SUCCÈS DU PLAN D’URGENCE
Le plan d’urgence en faveur de l’agriculture mis en place fin 2009 par le gouvernement a été très utilisé. « Les banques ont bâti le plan de soutien aux exploitations avec les pouvoirs publics en réponse à la situation des exploitations laitières, puis des autres secteurs d’élevage. En fait, les céréaliers y ont fait massivement appel car ces derniers ont anticipé la dégradation de leur situation à venir », souligne Caroline Halfen, responsable affaires agricoles à la direction Agriculture et Agroalimentaire du Crédit Agricole. « Le prêt de reconstitution de fonds de roulement à un taux maximum de 1,5 % a été le plus sollicité en raison de sa souplesse », considère Alain Renard adjoint de direction du centre de gestion AS Cefiga dans la Sarthe,. L’enveloppe destinée à ce type de prêt, prévue au départ à 500 millions d’euros, va en fait atteindre le double. En revanche, le prêt bonifié de consolidation des annuités 2010 a été boudé. Selon le Crédit Agricole, c’est surtout après le printemps 2010 que les exploitations céréalières risquent d’être confrontées à des problèmes de trésorerie.
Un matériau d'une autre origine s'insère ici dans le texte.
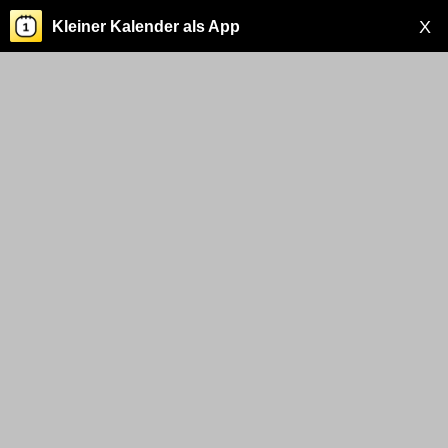
X
Kleiner Kalender als App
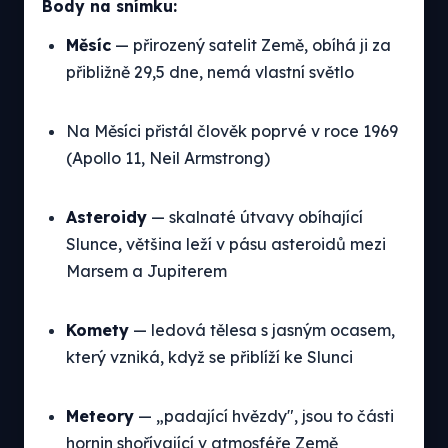
Body na snímku:
Měsíc
— přirozený satelit Země, obíhá ji za
přibližně 29,5 dne, nemá vlastní světlo
Na Měsíci přistál člověk poprvé v roce 1969
(Apollo 11, Neil Armstrong)
Asteroidy
— skalnaté útvavy obíhající
Slunce, většina leží v pásu asteroidů mezi
Marsem a Jupiterem
Komety
— ledová tělesa s jasným ocasem,
který vzniká, když se přiblíží ke Slunci
Meteory
— „padající hvězdy", jsou to části
hornin shořívající v atmosféře Země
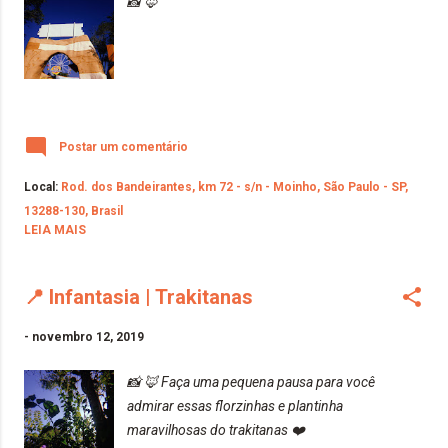
📸 🦊
Postar um comentário
Local:
Rod. dos Bandeirantes, km 72 - s/n - Moinho, São Paulo - SP,
13288-130, Brasil
LEIA MAIS
📍 Infantasia | Trakitanas
-
novembro 12, 2019
📸 🦊 Faça uma pequena pausa para você
admirar essas florzinhas e plantinha
maravilhosas do trakitanas ❤️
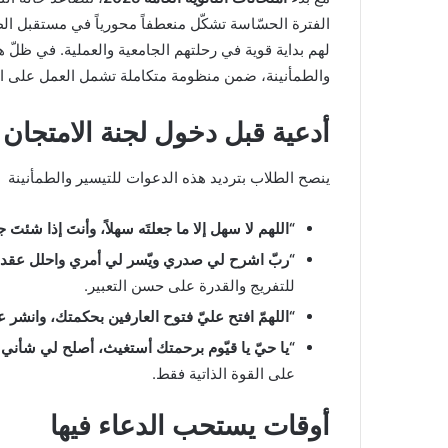
الفترة الحسّاسة تشكّل منعطفاً محورياً في مستقبل الط
لهم بداية قوية في رحلتهم الجامعية والعملية. في ظلّ ه
والطمأنينة، ضمن منظومة متكاملة تشمل العمل على ال
أدعية قبل دخول لجنة الامتجان
ينصح الطلاب بترديد هذه الدعوات للتيسير والطمأنينة
“اللهم لا سهل إلا ما جعلتَه سهلاً، وأنتَ إذا شئتَ 
“ربّ اشرح لي صدري ويّسر لي أمري واحلل عقدة
للتفريج والقدرة على حسن التعبير.
“اللهمّ افتح عليّ فتوح العارفين بحكمتك، وانشر ع
“يا حيّ يا قيّوم برحمتك أستغيث، أصلح لي شأني
على القوة الذاتية فقط.
أوقات يستحب الدعاء فيها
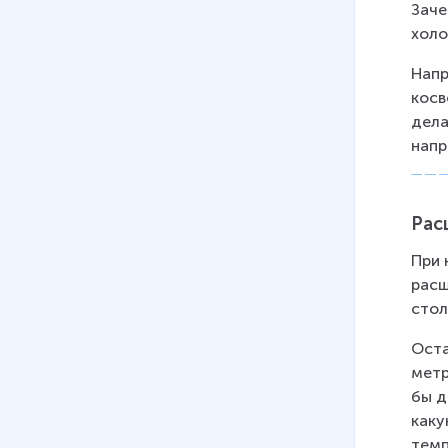
3
r
Заче
}
холо
a
{
c
Напр
2
{
косв
}
5
дела
k
напр
}
T
{
2
Рас
}
k
При 
расш
T
стол
Оста
метр
бы д
каку
темп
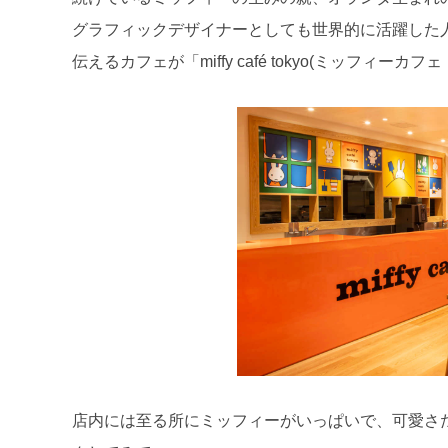
グラフィックデザイナーとしても世界的に活躍した
伝えるカフェが「miffy café tokyo(ミッフィー
店内には至る所にミッフィーがいっぱいで、可愛さ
Par ailleurs, même si elles ne sont pas surendettées, toujours selon la banque verte, les charges de mécanisation ont fortement augmenté entre 2005 et 2007, ce qui pénalise directement l’excédent brut d’exploitation. Au-delà des premières mesures d’urgence sur la trésorerie, il sera parfois nécessaire de remettre à plat son système d’exploitation dans sa globalité. Le réseau CER France préconise de « rendre variables des charges fixes » en faisant en sorte de constituer une ou plusieurs alliances afin d’éviter de supporter seul les charges liées aux matériels. À l’image des artisans: aujourd’hui les maçons préfèrent louer à des entreprises de location leurs échafaudages plutôt que d’en acquérir eux-mêmes.
Rendre son exploitation plus flexible, c’est travailler en Cuma, en assolement en commun, dans le cadre d’un réseau d’entraide, avoir recours à des prestataires de services ou devenir prestataire soimême. On sent bien que cette tendance est déjà en marche dans le secteur des grandes cultures et devrait s’accélérer dans les années à venir. Par ailleurs, les outils de gestion des risques, notamment l’assurance récolte, et le lissage du revenu, comme la dotation pour aléas (DPA) nouvelle formule et la déduction pour investissement (DPI), méritent une attention particulière pour gagner en sérénité dans les années à venir.
SITUATION FINANCIÈRE
Des chutes de revenu conséquentes
En 2009, à la baisse des prix des produits, s’est cumulée une hausse des charges opérationnelles mais aussi des impôts et des cotisations MSA. « Il y a eu un effet de ciseaux particulièrement violent », commente Claude Renard, de la FDSEA Conseil dans la Marne. « En céréales, on s’attend à une baisse de revenu de 300 euros par hectare dans les exploitations céréalières. Aucune production n’est épargnée, c’est ce qui caractérise l’année 2009 », souligne Joël Lorillou, d’Aide 37 en Indre-et-Loire. La betterave échappe à cette règle. « Dans la zone betteravière, les revenus tournent autour de 150 euros par hectare, contre 50 euros en zones périphériques, et les revenus sont négatifs en Haute-Marne », décrit Claude Renard de la FDSEA Conseil dans la Marne. Tous s’accordent à dire que la majorité des exploitations de grandes cultures peuvent supporter une année difficile, mais une seconde à suivre risque de faire très mal.